Review by Ian Keogh
Jonathan Maberry’s take on the zombie apocalypse spread across four highly acclaimed and award-winning Rot & Ruin novels between 2010 and 2013, and an additional collection of short stories. Between his finale and picking up the series again in 2018 as Broken Lands, Maberry surprised his fan base by offering an addition to the series in comics form.
Maberry was no stranger to comics, having written Black Panther and Punisher stories for Marvel, and his being used to the format means there’s none of the awkwardness sometimes afflicting novelists transferring to comics. This isn’t the story to pick up as a sampler of Rot & Ruin as it occurs after the novels, and so supplies spoilers, but it can be read with no reference to them if desired as Maberry supplies a condensed version of his world over the opening pages. Benny, Nix, Chong and Lilah have so far survived a zombie infested world, and they’ve seen the impossible, a jumbo jet flying overhead. It speaks of a better place, and it’s their mission to locate it.

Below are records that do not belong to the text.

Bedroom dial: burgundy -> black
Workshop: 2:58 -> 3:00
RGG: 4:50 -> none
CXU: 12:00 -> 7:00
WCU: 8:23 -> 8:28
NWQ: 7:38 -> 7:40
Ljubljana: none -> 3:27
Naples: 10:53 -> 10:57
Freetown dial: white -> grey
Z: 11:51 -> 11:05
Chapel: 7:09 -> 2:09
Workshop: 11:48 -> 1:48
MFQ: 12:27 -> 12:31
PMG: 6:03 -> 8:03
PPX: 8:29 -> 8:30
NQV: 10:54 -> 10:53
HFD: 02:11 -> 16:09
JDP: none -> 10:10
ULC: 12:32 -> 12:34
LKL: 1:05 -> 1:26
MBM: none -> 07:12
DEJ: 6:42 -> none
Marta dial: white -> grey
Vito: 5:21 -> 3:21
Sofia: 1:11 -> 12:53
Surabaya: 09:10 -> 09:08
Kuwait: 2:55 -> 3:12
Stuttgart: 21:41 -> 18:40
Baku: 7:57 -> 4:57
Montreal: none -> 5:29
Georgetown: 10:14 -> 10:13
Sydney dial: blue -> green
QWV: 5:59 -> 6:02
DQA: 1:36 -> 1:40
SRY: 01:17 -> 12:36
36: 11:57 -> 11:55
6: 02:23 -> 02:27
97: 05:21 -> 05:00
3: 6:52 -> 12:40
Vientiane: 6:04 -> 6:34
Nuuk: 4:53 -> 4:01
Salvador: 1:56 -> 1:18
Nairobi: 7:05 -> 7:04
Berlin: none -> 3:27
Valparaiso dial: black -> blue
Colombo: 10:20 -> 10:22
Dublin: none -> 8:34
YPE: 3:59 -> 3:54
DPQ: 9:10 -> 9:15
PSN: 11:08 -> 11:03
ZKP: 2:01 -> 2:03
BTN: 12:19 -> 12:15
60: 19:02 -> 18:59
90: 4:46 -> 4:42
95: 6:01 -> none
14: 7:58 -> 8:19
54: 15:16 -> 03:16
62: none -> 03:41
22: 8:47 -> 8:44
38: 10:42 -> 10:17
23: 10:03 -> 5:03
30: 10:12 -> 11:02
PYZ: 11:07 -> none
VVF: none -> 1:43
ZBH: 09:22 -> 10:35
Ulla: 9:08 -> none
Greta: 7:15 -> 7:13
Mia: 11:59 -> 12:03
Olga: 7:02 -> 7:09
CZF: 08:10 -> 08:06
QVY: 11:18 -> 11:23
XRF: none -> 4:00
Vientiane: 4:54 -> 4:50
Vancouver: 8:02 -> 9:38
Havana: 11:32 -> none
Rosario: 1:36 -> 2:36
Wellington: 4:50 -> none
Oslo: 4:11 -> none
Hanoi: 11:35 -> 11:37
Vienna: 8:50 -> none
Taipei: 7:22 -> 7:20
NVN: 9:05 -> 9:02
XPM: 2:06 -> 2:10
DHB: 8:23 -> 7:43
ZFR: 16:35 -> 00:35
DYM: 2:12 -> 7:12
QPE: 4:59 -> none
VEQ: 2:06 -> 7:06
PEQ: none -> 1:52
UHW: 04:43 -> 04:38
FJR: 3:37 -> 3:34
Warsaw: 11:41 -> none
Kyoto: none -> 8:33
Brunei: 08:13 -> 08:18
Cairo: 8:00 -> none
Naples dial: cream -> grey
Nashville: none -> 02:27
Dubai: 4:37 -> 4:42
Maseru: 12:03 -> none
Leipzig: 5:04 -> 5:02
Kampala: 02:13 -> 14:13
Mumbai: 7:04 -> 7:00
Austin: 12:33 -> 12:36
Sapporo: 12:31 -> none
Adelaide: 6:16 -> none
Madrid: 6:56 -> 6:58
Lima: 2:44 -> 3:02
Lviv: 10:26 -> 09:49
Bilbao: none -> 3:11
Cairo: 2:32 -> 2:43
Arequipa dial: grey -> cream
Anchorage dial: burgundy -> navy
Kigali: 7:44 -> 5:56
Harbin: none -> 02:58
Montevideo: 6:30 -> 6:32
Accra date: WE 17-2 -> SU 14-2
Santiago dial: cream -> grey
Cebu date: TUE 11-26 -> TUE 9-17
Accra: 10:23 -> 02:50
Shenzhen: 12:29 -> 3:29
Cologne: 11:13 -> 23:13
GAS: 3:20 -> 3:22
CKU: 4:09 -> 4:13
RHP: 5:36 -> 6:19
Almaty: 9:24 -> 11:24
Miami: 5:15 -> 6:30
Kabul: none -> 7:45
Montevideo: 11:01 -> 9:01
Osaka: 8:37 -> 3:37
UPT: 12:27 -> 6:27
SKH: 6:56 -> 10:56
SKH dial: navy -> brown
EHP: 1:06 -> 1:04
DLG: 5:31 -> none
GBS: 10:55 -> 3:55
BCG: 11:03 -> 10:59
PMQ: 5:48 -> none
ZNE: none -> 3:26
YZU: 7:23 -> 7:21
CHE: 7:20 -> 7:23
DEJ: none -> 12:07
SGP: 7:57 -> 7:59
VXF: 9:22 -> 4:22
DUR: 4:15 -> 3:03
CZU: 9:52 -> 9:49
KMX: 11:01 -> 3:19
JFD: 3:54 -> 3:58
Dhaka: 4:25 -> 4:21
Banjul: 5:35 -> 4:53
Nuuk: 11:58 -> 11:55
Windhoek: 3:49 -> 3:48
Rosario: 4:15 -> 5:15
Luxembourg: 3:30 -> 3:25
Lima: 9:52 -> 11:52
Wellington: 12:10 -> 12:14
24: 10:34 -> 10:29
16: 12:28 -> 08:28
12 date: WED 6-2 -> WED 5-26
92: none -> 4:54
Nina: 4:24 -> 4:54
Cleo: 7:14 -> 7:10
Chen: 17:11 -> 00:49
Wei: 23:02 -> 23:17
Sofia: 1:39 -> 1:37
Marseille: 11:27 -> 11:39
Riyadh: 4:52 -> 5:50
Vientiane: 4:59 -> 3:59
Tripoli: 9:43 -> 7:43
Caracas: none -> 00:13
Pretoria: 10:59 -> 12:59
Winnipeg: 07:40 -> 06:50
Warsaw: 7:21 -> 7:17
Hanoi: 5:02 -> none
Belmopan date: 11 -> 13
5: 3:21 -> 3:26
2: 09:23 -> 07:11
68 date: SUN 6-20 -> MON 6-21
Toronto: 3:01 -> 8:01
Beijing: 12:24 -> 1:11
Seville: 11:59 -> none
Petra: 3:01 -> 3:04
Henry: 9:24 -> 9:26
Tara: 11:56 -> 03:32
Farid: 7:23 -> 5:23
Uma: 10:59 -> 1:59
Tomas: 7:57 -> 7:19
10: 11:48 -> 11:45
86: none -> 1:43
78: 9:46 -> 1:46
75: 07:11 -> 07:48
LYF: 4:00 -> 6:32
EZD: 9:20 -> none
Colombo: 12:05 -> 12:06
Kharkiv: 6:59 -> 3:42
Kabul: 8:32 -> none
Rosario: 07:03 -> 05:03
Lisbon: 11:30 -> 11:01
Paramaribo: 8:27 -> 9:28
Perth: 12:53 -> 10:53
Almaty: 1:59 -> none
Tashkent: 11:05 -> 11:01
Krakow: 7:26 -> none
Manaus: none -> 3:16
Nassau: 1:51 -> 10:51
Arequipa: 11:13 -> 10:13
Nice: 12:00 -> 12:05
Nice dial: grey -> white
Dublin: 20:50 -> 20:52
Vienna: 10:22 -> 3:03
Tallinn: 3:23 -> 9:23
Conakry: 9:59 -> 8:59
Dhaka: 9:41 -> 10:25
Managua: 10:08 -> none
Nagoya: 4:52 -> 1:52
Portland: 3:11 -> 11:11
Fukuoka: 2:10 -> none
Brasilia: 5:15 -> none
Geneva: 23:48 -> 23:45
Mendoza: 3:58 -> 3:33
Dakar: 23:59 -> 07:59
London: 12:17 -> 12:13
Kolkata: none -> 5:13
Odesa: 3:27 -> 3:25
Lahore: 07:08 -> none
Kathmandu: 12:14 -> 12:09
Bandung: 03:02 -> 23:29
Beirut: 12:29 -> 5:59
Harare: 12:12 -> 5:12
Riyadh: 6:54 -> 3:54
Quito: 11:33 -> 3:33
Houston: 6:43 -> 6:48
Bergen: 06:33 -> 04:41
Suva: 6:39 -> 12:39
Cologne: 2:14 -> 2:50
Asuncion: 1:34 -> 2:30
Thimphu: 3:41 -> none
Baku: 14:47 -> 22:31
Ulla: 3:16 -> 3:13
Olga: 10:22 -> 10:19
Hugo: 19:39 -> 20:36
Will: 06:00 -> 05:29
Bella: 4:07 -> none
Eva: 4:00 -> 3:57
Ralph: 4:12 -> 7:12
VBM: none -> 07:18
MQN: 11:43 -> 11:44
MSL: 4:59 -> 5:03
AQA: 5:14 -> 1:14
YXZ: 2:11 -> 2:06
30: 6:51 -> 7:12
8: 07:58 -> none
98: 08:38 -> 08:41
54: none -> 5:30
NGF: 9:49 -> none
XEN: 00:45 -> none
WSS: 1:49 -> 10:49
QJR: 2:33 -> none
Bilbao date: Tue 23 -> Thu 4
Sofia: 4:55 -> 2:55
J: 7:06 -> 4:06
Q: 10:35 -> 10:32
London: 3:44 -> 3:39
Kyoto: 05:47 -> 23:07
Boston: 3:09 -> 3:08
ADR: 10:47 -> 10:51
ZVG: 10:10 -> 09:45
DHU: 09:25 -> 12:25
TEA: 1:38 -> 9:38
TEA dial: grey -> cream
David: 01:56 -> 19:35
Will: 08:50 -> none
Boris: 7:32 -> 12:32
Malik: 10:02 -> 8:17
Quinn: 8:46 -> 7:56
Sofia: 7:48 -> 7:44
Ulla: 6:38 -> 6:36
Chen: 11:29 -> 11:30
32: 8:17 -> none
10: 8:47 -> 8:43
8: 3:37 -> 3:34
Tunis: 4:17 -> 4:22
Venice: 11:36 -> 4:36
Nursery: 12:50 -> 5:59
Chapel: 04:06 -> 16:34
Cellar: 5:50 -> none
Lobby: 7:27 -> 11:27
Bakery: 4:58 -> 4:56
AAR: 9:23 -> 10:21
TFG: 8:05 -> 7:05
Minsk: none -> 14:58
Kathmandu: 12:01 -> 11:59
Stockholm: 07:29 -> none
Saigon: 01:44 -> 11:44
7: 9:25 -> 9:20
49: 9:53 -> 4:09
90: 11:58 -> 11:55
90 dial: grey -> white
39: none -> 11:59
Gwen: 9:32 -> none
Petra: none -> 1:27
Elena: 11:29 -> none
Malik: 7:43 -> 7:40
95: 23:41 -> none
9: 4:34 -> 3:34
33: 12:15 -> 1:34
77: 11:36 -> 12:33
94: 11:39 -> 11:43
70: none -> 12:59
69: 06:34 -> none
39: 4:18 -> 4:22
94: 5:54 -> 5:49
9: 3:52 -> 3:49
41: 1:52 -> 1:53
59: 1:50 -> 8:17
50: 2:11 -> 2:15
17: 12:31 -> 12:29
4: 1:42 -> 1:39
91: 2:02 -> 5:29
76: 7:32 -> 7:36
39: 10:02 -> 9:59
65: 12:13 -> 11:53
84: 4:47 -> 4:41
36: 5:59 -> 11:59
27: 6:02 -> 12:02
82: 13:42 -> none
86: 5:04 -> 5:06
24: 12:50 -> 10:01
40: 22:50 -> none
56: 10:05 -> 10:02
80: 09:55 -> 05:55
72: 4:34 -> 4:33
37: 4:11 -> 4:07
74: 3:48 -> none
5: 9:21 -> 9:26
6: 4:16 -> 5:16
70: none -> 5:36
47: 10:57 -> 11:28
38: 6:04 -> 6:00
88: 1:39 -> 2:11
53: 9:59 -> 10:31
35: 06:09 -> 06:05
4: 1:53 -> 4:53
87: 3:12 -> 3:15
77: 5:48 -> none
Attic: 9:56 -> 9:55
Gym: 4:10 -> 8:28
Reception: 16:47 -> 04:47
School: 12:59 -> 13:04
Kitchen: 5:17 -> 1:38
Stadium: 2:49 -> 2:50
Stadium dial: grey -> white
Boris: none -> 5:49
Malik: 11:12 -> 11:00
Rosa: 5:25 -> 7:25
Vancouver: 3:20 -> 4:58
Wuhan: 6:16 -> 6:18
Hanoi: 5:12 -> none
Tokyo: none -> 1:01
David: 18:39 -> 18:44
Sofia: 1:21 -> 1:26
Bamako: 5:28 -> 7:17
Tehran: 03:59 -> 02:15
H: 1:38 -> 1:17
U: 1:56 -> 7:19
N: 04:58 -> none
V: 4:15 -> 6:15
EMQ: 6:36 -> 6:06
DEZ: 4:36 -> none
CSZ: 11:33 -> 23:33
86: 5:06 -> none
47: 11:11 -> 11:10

Despite the massive amount of zombie material available, Maberry stands out due to inventive elements, creating his own zombie lore. The teenagers can mingle among zombies, for instance, provided they move slowly and smear themselves with a substance smelling like rotting meat. He has some neat new ideas about types of zombies also, but they’re best discovered by reading. However, anyone used to zombie stories knows that when something seems too good to be true, it surely is, and Maberry doesn’t bother toying with his audience too long after the surprise ending to the second chapter. Having dropped it provides a grim sense of tension going forward.
Artist Tony Vargas brings all the main characters to life, drawing them distinctively, and is good at defining Lilah’s surly personality, but there are places where greater imagination would have made for greater spectacle. There are also places where his figures are just plain wrong, and as this is a story dependent on people it’s a flaw, as is sometimes over-exaggerating expressions, diminishing emotional moments.
As with The Walking Dead, the zombies are a perpetually hovering background threat rather than the primary business. Maberry explores whether the ethical concerns applied before the zombie apocalypse are still relevant, or if desperate times require a loss of freedom. In essence it’s the same argument applied by governments to the threat of terrorists, but taken to an appalling extreme, prompting a forbidding desperation. It’s never fulfilled as Maberry resorts to standard action tropes and convenient storytelling to resolve the situation created. The result may appeal to anyone already captivated by the Rot & Ruin cast, but there’s not enough originality overall to create new fans.